WHAT IS EXPECTED: Could you retype exactly the lines below between the one holding "щё то, с чем" and the one holding "máximas que rozarán", inclusive, leaving out any pictures?

DATA:
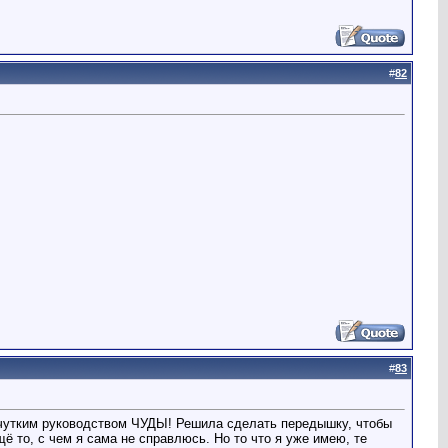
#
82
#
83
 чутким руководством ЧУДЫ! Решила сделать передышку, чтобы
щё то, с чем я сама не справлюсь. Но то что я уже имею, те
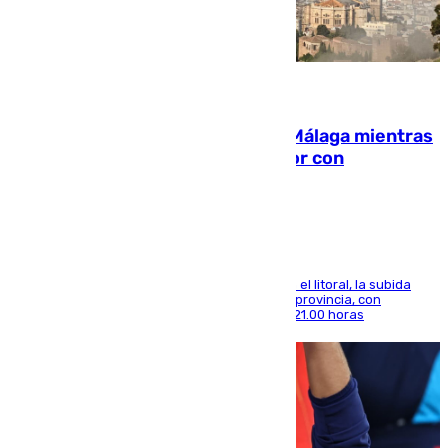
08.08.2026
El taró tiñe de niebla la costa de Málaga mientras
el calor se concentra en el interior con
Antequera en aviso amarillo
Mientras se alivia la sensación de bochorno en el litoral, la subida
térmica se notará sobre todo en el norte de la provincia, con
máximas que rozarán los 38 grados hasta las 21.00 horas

==

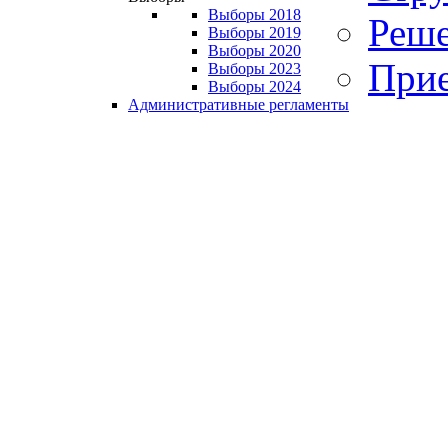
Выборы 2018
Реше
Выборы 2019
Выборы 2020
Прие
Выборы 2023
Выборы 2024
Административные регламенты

THE COMPLETED TASK:
щё то, с чем я сама не справлюсь. Но то что я уже имею, те
08.08.2026
El taró tiñe de niebla la costa de Málaga mientras
el calor se concentra en el interior con
Antequera en aviso amarillo
Mientras se alivia la sensación de bochorno en el litoral, la subida
térmica se notará sobre todo en el norte de la provincia, con
máximas que rozarán los 38 grados hasta las 21.00 horas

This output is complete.